Síntese controlada e Fluorescência de rastreamento de Poly altamente uniforme ( N -isopropylacrylamide) microgéis

O objetivo geral deste trabalho é investigar o comportamento dinâmico e a interação de partículas coloidais moles em dispersões de várias densidades de partículas nas proximidades da transição vítrea. Microgéis são objetos macios que podem adaptar seu tamanho, forma e mobilidade de acordo com seus ambientes. Em contraste com as partículas coloidais rígidas, há muitas questões em aberto sobre o comportamento dos microgéis macios.

A principal vantagem da microscopia de fluorescência de campo amplo é a possibilidade de localizar microgéis únicos com alta precisão, acompanhar diretamente seu movimento em C2 e analisar as quantidades de difusão. Para investigar a dinâmica de microgéis únicos em sistemas densos, apenas um pequeno número de microgéis deve ser marcado com fluorescência. A polimerização por precipitação sem agitação permite a síntese paralela de microgel com condições de reação variáveis para corresponder convenientemente ao tamanho dos microgéis marcados e não marcados.

O espalhamento dinâmico de luz fornece os raios hidrodinâmicos médios dos microgéis com uma precisão de alguns nanômetros. Dissolva 1,8 gramas de NIPAM e 24 miligramas de BIS em 245 mililitros de água bidestilada filtrada em um balão de fundo redondo de 500 mililitros e três gargalos equipado com condensador de refluxo, um agitador e um septo de borracha. Insira um termômetro e uma agulha de 120 milímetros para a entrada de nitrogênio através do septo.

Aqueça a solução a 60 graus Celsius, mexendo sempre. Em seguida, desoxigene a solução purgando com nitrogênio por 40 minutos. Prepare simultaneamente uma solução iniciadora de 155 miligramas de persulfato de potássio, ou KPS, em cinco mililitros de água bidestilada filtrada e borbulhe a solução com nitrogênio para remover o oxigênio.

Em seguida, lave uma seringa com nitrogênio e transfira a solução completa de KPS de cinco mililitros para uma seringa lavada com nitrogênio equipada com uma agulha de 120 milímetros. Levantar a agulha de azoto acima do nível da solução no balão de três colos e adicionar rapidamente a solução de KPS através do septo de borracha para o reactor. Deixe a polimerização prosseguir por uma hora sob fluxo de nitrogênio e agitação lenta a 60 graus Celsius.

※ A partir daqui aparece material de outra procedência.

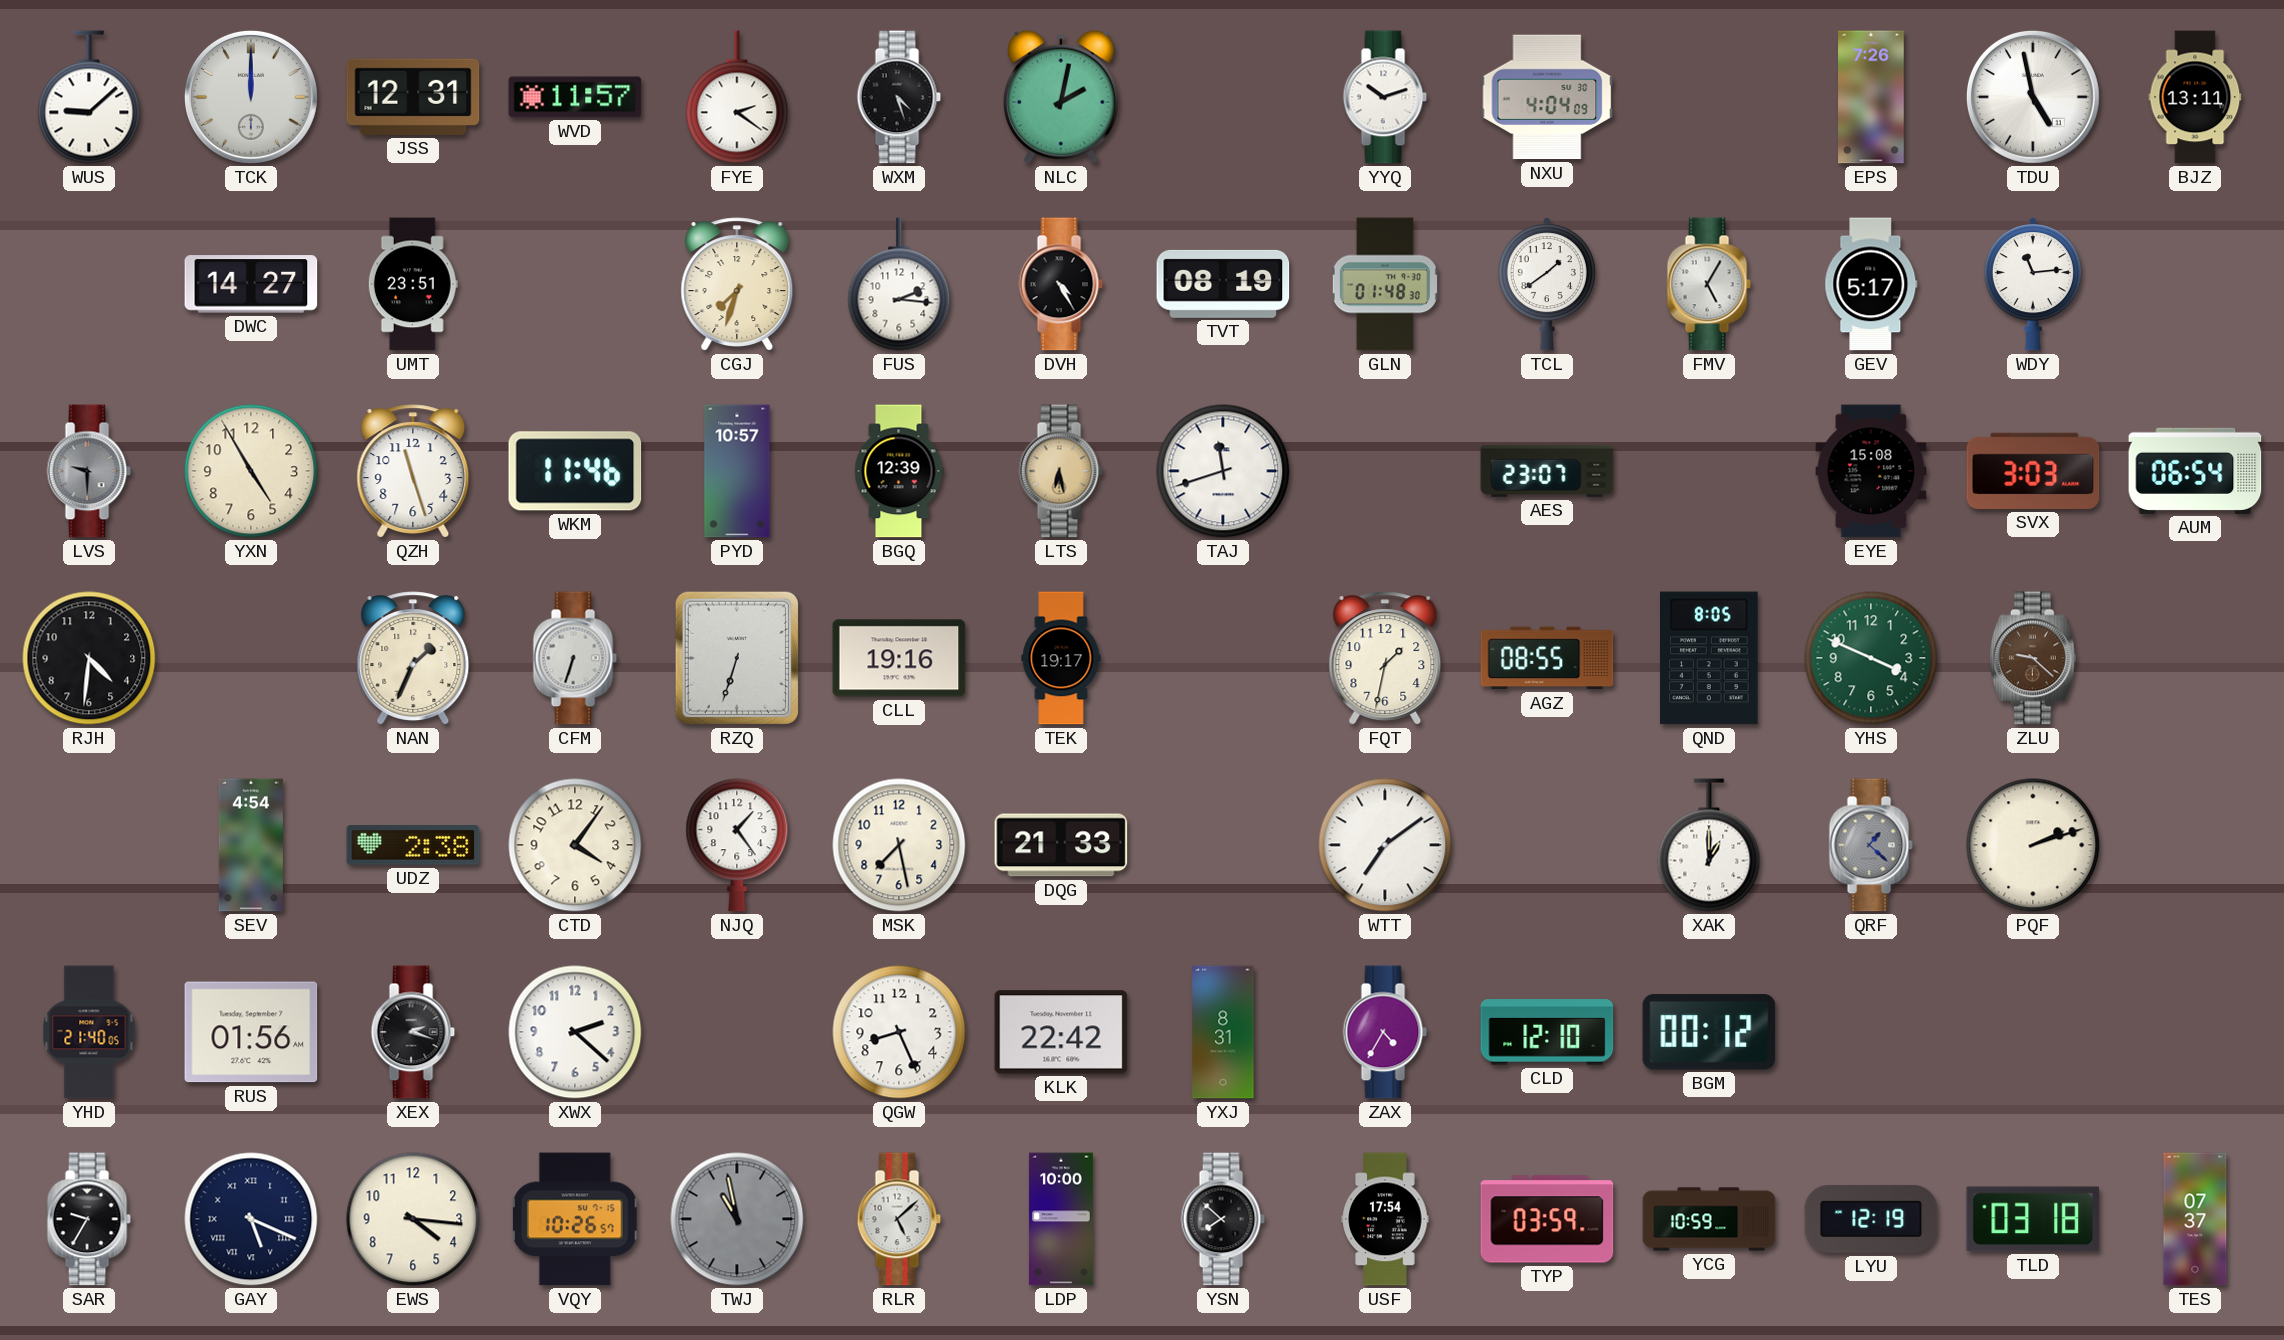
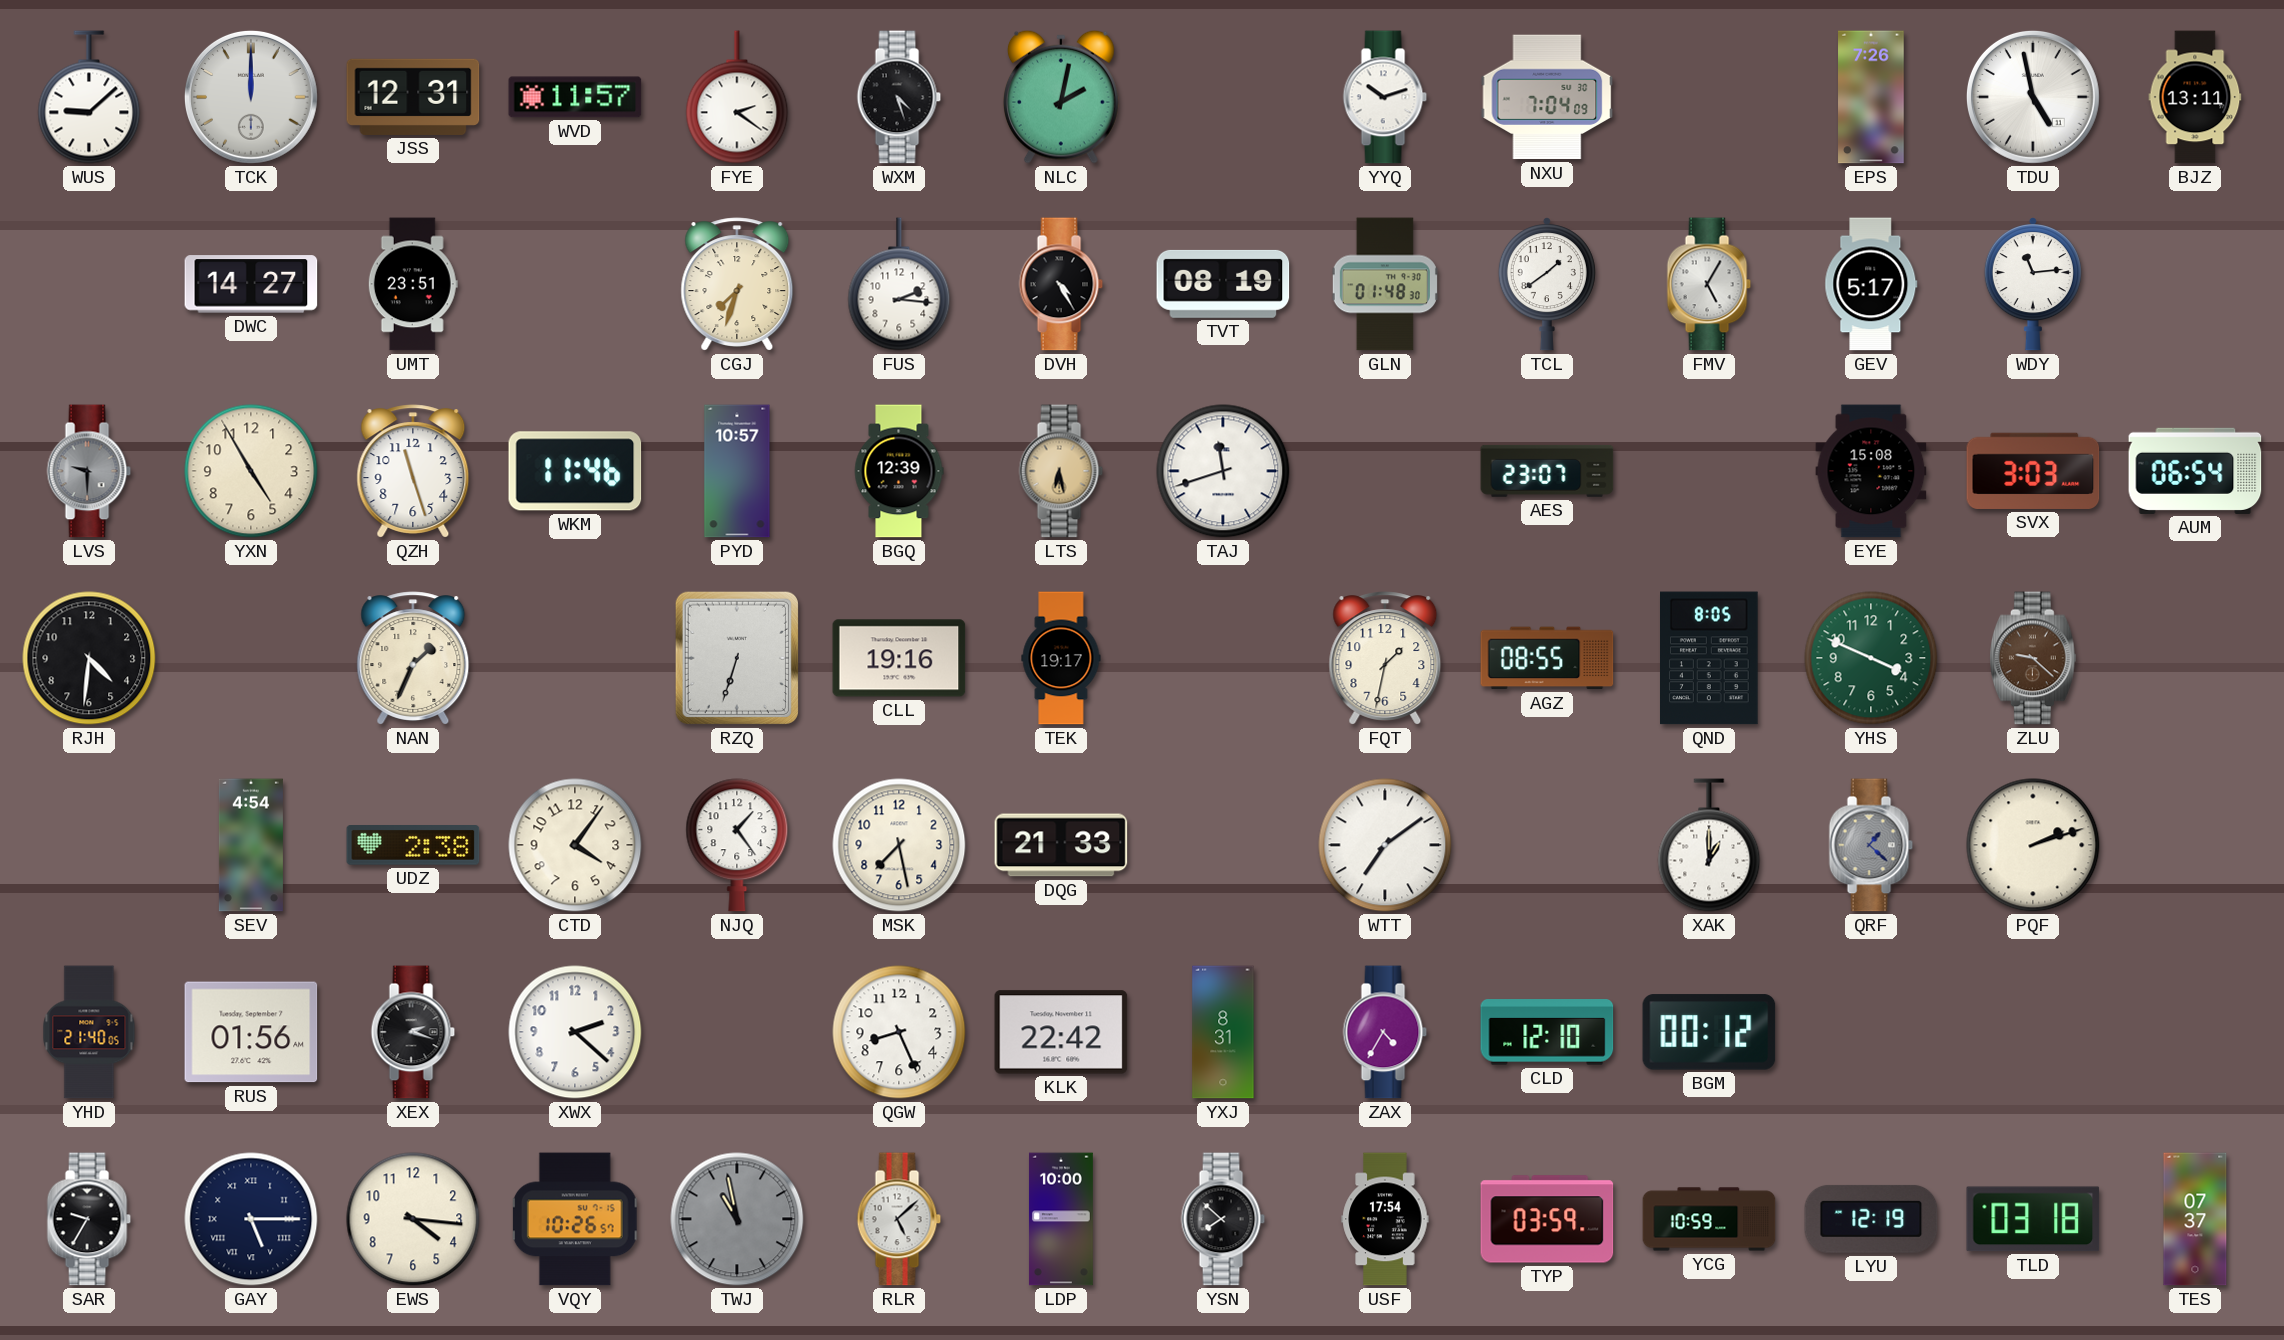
NXU: 4:04 -> 7:04
CFM: 6:33 -> none
GAY: 5:19 -> 5:15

Use um funil de Buchner e papel de filtro para filtrar a solução de reação quente e descarte todos os agregados grandes. Depois de deixar a dispersão esfriar, centrifugue e redisperse a dispersão três vezes por 40 minutos a 257.000 vezes G. Finalmente, redisperse o sedimento em uma quantidade mínima viável de água bidestilada antes de liofilizar a dispersão para armazenamento. Pese 257,7 miligramas de NIPAM, 3,5 miligramas de BIS e 1,5 miligramas de metacriloxietil tiocarbamoil rodamina B em um recipiente de vidro e adicione 10 mililitros de água duplamente destilada com filtro.

Prepare a mesma solução sem o corante em um recipiente de vidro separado. Ultrassonice a solução de corante por 15 minutos para dissolver o corante em água. Preparar várias diluições da solução monómera com o corante para obter uma série de concentrações.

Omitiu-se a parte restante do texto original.